[Material for this exercise Boundary: Start]
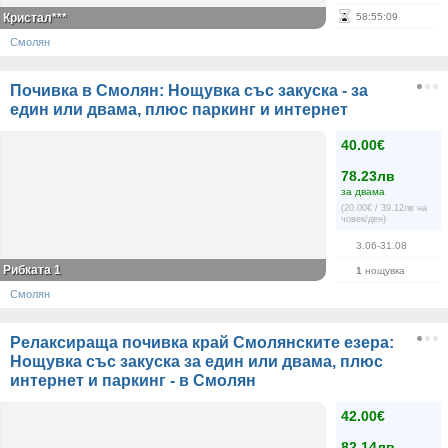
Кристал***
58
:
55
:
09
Смолян
Почивка в Смолян: Нощувка със закуска - за
един или двама, плюс паркинг и интернет
40.00€
78.23лв
за двама
(20.00€ / 39.12лв на
човек/ден)
3.06-31.08
Рибката 1
1
нощувка
Смолян
Релаксираща почивка край Смолянските езера:
Нощувка със закуска за един или двама, плюс
интернет и паркинг - в Смолян
42.00€
82.14лв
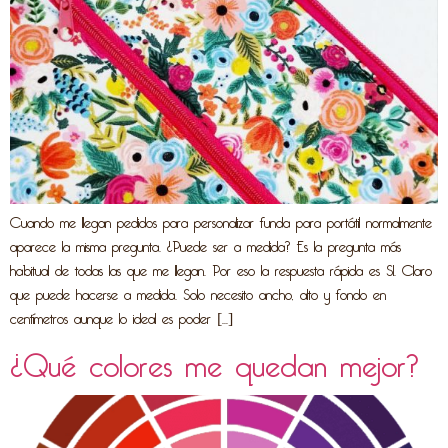
Cuando me llegan pedidos para personalizar funda para portátil normalmente
aparece la misma pregunta. ¿Puede ser a medida? Es la pregunta más
habitual de todas las que me llegan. Por eso la respuesta rápida es SI. Claro
que puede hacerse a medida. Solo necesito ancho, alto y fondo en
centímetros aunque lo ideal es poder […]
¿Qué colores me quedan mejor?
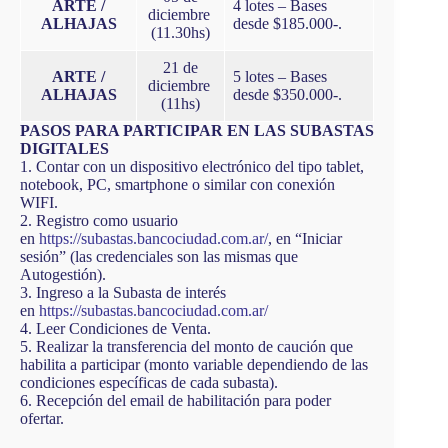
ARTE /
4 lotes – Bases
diciembre
ALHAJAS
desde $185.000-.
(11.30hs)
21 de
ARTE /
5 lotes – Bases
diciembre
ALHAJAS
desde $350.000-.
(11hs)
PASOS PARA PARTICIPAR EN LAS SUBASTAS
DIGITALES
1. Contar con un dispositivo electrónico del tipo tablet,
notebook, PC, smartphone o similar con conexión
WIFI.
2. Registro como usuario
en
https://subastas.bancociudad.com.ar/
, en “Iniciar
sesión” (las credenciales son las mismas que
Autogestión).
3. Ingreso a la Subasta de interés
en
https://subastas.bancociudad.com.ar/
4. Leer Condiciones de Venta.
5. Realizar la transferencia del monto de caución que
habilita a participar (monto variable dependiendo de las
condiciones específicas de cada subasta).
6. Recepción del email de habilitación para poder
ofertar.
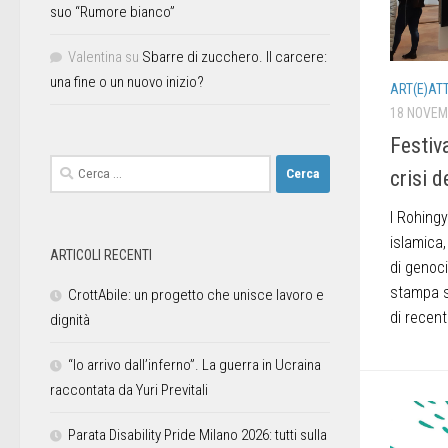
suo “Rumore bianco”
Valentina
su
Sbarre di zucchero. Il carcere:
una fine o un nuovo inizio?
ART(E)AT
18 NOVEM
Festiva
crisi 
I Rohingy
islamica,
ARTICOLI RECENTI
di genoci
stampa s
CrottAbile: un progetto che unisce lavoro e
di recent
dignità
“Io arrivo dall’inferno”. La guerra in Ucraina
raccontata da Yuri Previtali
Parata Disability Pride Milano 2026: tutti sulla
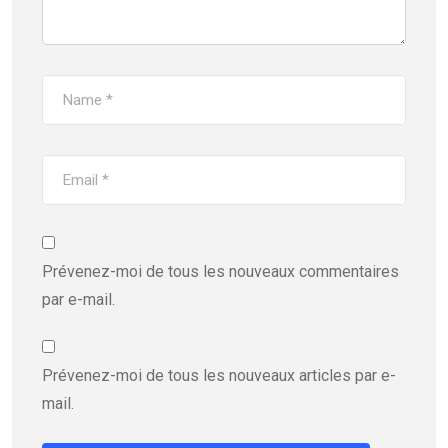
Prévenez-moi de tous les nouveaux commentaires
par e-mail.
Prévenez-moi de tous les nouveaux articles par e-
mail.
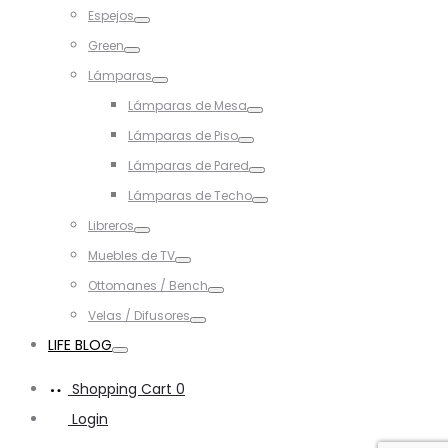
Toggle
Espejos
Toggle
Green
Toggle
Lámparas
Toggle
Lámparas de Mesa
Toggle
Lámparas de Piso
Toggle
Lámparas de Pared
Toggle
Lámparas de Techo
Toggle
Libreros
Toggle
Muebles de TV
Toggle
Ottomanes / Bench
Toggle
Velas / Difusores
Toggle
LIFE BLOG
Toggle
Shopping Cart
0
Login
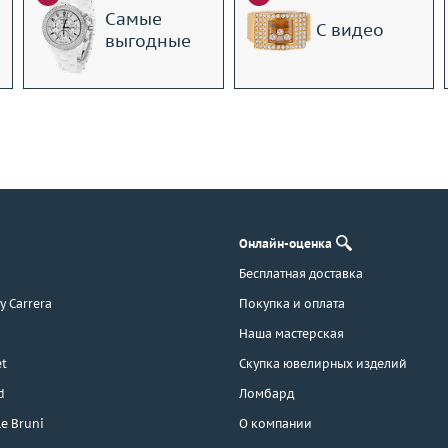
Самые
С видео
выгодные
Онлайн-оценка
Бесплатная доставка
 y Carrera
Покупка и оплата
Наша мастерская
t
Скупка ювелирных изделий
d
Ломбард
e Bruni
О компании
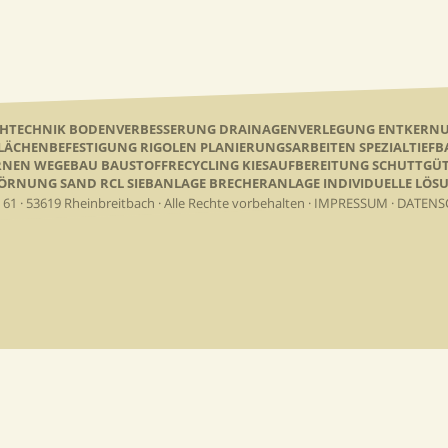
CHTECHNIK BODENVERBESSERUNG DRAINAGENVERLEGUNG ENTKER
ÄCHENBEFESTIGUNG RIGOLEN PLANIERUNGSARBEITEN SPEZIALTIEF
RNEN WEGEBAU BAUSTOFFRECYCLING KIESAUFBEREITUNG SCHUTTGÜ
KÖRNUNG SAND RCL SIEBANLAGE BRECHERANLAGE INDIVIDUELLE LÖ
 · 53619 Rheinbreitbach · Alle Rechte vorbehalten ·
IMPRESSUM
·
DATENS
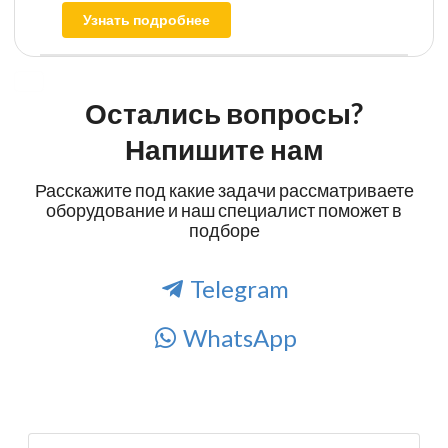
Узнать подробнее
Остались вопросы?
Напишите нам
Расскажите под какие задачи рассматриваете
оборудование и наш специалист поможет в
подборе
Telegram
WhatsApp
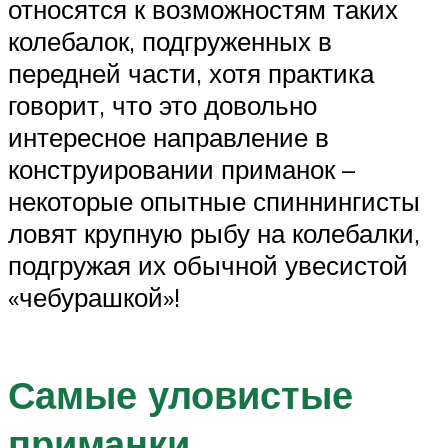
относятся к возможностям таких
колебалок, подгруженных в
передней части, хотя практика
говорит, что это довольно
интересное направление в
конструировании приманок –
некоторые опытные спиннингисты
ловят крупную рыбу на колебалки,
подгружая их обычной увесистой
«чебурашкой»!
Самые уловистые
приманки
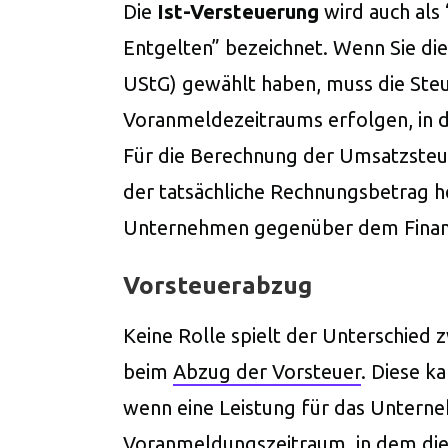
Die
Ist-Versteuerung
wird auch als
Entgelten” bezeichnet. Wenn Sie die
UStG) gewählt haben, muss die Steu
Voranmeldezeitraums erfolgen, in d
Für die Berechnung der Umsatzste
der tatsächliche Rechnungsbetrag h
Unternehmen gegenüber dem Finanza
Vorsteuerabzug
Keine Rolle spielt der Unterschied 
beim
Abzug der Vorsteuer
. Diese k
wenn eine Leistung für das Unter
Voranmeldungszeitraum, in dem die 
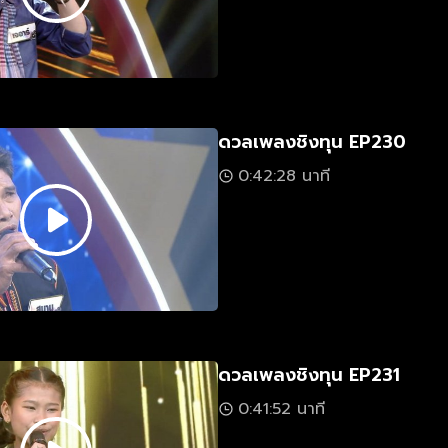
ดวลเพลงชิงทุน EP230
0:42:28 นาที
ดวลเพลงชิงทุน EP231
0:41:52 นาที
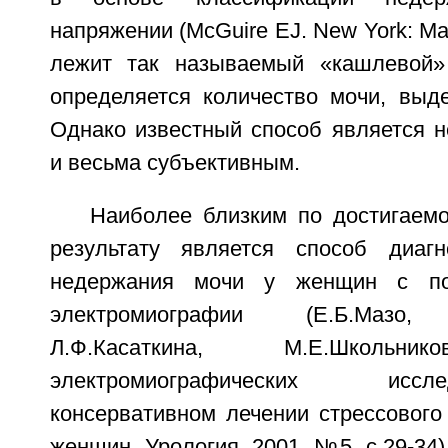
напряжении (McGuire EJ. New York: Mac
лежит так называемый «кашлевой» 
определяется количество мочи, выд
Однако известный способ является н
и весьма субъективным.
Наиболее близким по достигаем
результату является способ диагн
недержания мочи у женщин с по
электромиографии (Е.Б.Мазо, Г
Л.Ф.Касаткина, М.Е.Школьни
электромиографических ис
консервативном лечении стрессового
женщин, Урология, 2001, №5, с.29-34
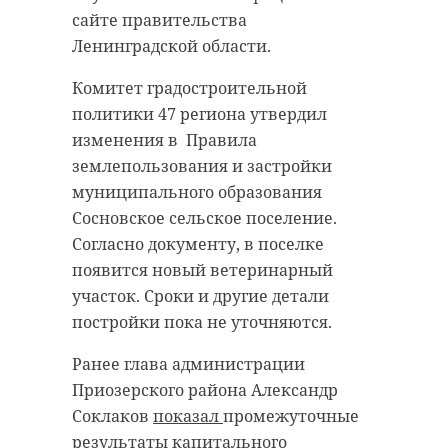
сайте правительства
Ленинградской области.
Комитет градостроительной
политики 47 региона утвердил
изменения в Правила
землепользования и застройки
муниципального образования
Сосновское сельское поселение.
Согласно документу, в поселке
появится новый ветеринарный
участок. Сроки и другие детали
постройки пока не уточняются.
Ранее глава администрации
Приозерского района Александр
Соклаков
показал
промежуточные
результаты капитального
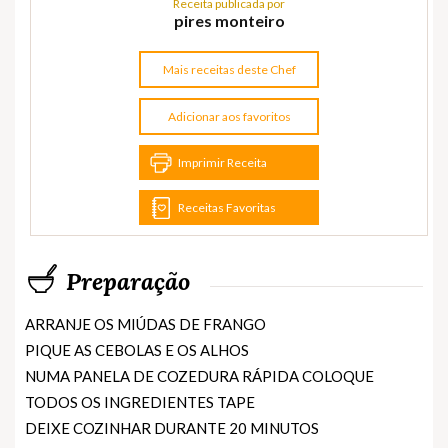
Receita publicada por
pires monteiro
Mais receitas deste Chef
Adicionar aos favoritos
Imprimir Receita
Receitas Favoritas
Preparação
ARRANJE OS MIÚDAS DE FRANGO
PIQUE AS CEBOLAS E OS ALHOS
NUMA PANELA DE COZEDURA RÁPIDA COLOQUE
TODOS OS INGREDIENTES TAPE
DEIXE COZINHAR DURANTE 20 MINUTOS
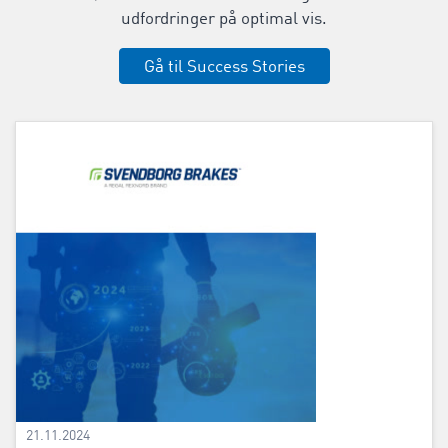
udfordringer på optimal vis.
Gå til Success Stories
21.11.2024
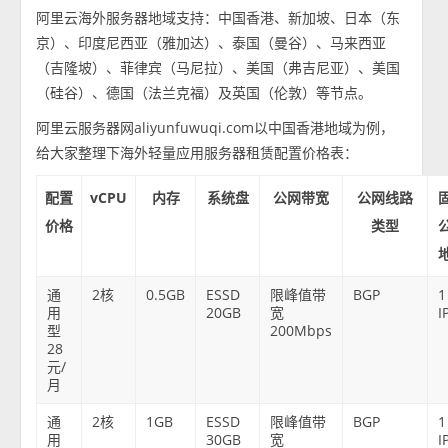
阿里云海外服务器地域支持：中国香港、新加坡、日本（东
京）、印度尼西亚（雅加达）、泰国（曼谷）、马来西亚
（吉隆坡）、菲律宾（马尼拉）、美国（弗吉尼亚）、美国
（硅谷）、德国（法兰克福）及英国（伦敦）等节点。
阿里云服务器网aliyunfuwuqi.com以中国香港地域为例，
给大家整理下海外轻量应用服务器租赁配置价格表：
配置
vCPU
内存
系统盘
公网带宽
公网线路
价格
类型
通
2核
0.5GB
ESSD
限峰值带
BGP
1
用
20GB
宽
I
型
200Mbps
28
元/
月
通
2核
1GB
ESSD
限峰值带
BGP
1
用
30GB
宽
I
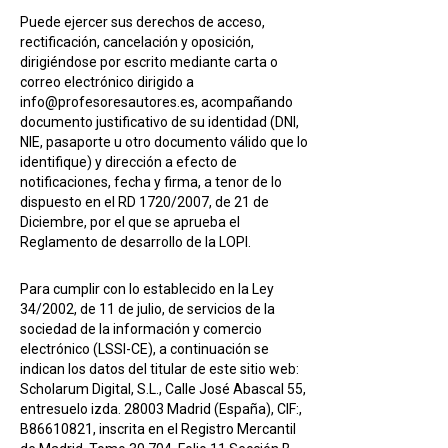
Puede ejercer sus derechos de acceso,
rectificación, cancelación y oposición,
dirigiéndose por escrito mediante carta o
correo electrónico dirigido a
info@profesoresautores.es, acompañando
documento justificativo de su identidad (DNI,
NIE, pasaporte u otro documento válido que lo
identifique) y dirección a efecto de
notificaciones, fecha y firma, a tenor de lo
dispuesto en el RD 1720/2007, de 21 de
Diciembre, por el que se aprueba el
Reglamento de desarrollo de la LOPI.
Para cumplir con lo establecido en la Ley
34/2002, de 11 de julio, de servicios de la
sociedad de la información y comercio
electrónico (LSSI-CE), a continuación se
indican los datos del titular de este sitio web:
Scholarum Digital, S.L., Calle José Abascal 55,
entresuelo izda. 28003 Madrid (España), CIF:,
B86610821, inscrita en el Registro Mercantil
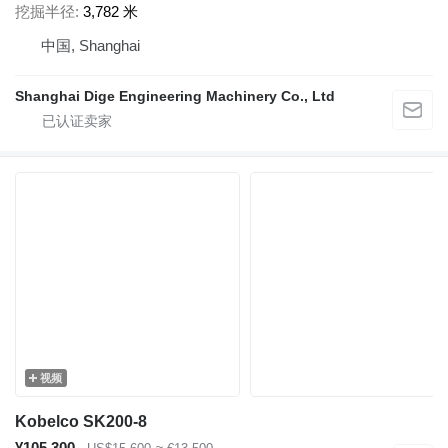
挖掘半径
3,782 米
中国, Shanghai
Shanghai Dige Engineering Machinery Co., Ltd
视频
Kobelco SK200-8
¥105,300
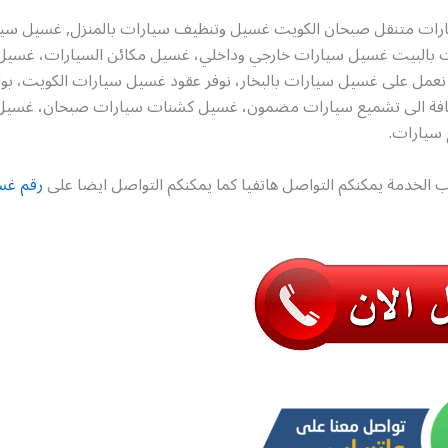
ات متنقل صبحان الكويت غسيل وتنظيف سيارات بالمنزل, غسيل سيار
ت بالبيت غسيل سيارات خارجي وداخلي، غسيل مكائن السيارات، غسيل
نعمل على غسيل سيارات بالبخار، نوفر عقود غسيل سيارات الكويت، ب
إضافة الى تشميع سيارات مضمون، غسيل كشنات سيارات صبحان، غسي
 سيارات.
 الخدمة يمكنكم التواصل هاتفيا كما يمكنكم التواصل ايضا على
رقم غس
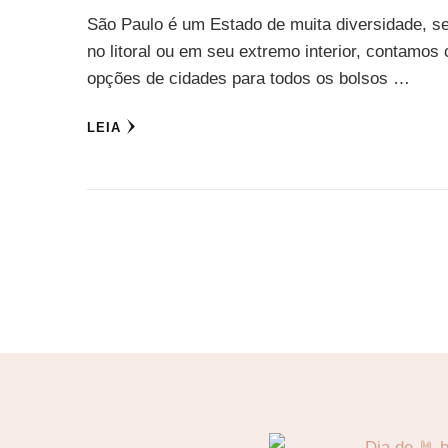
São Paulo é um Estado de muita diversidade, se
no litoral ou em seu extremo interior, contamos
opções de cidades para todos os bolsos …
LEIA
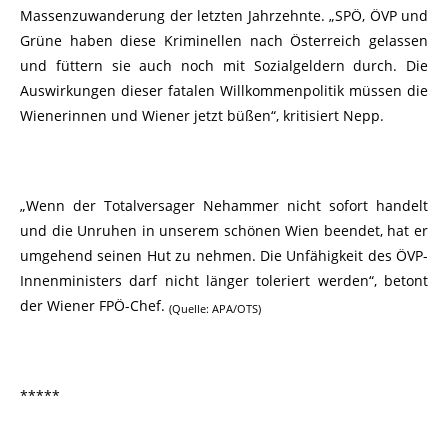
Massenzuwanderung der letzten Jahrzehnte. „SPÖ, ÖVP und
Grüne haben diese Kriminellen nach Österreich gelassen
und füttern sie auch noch mit Sozialgeldern durch. Die
Auswirkungen dieser fatalen Willkommenpolitik müssen die
Wienerinnen und Wiener jetzt büßen“, kritisiert Nepp.
„Wenn der Totalversager Nehammer nicht sofort handelt
und die Unruhen in unserem schönen Wien beendet, hat er
umgehend seinen Hut zu nehmen. Die Unfähigkeit des ÖVP-
Innenministers darf nicht länger toleriert werden“, betont
der Wiener FPÖ-Chef.
(Quelle: APA/OTS)
*****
[Material for this exercise Boundary: End]
__Prompt__. The response must match the data line for line, from its first line through the line with "aparece la misma", inclusive, and must leave out the pictures.

__Response for this exercise__.
Кристал***
58
:
55
:
09
Смолян
Почивка в Смолян: Нощувка със закуска - за
един или двама, плюс паркинг и интернет
40.00€
78.23лв
за двама
(20.00€ / 39.12лв на
човек/ден)
3.06-31.08
Рибката 1
1
нощувка
Смолян
Релаксираща почивка край Смолянските езера:
Нощувка със закуска за един или двама, плюс
интернет и паркинг - в Смолян
42.00€
82.14лв
Cuando me llegan pedidos para personalizar funda para portátil normalmente
aparece la misma pregunta. ¿Puede ser a medida? Es la pregunta más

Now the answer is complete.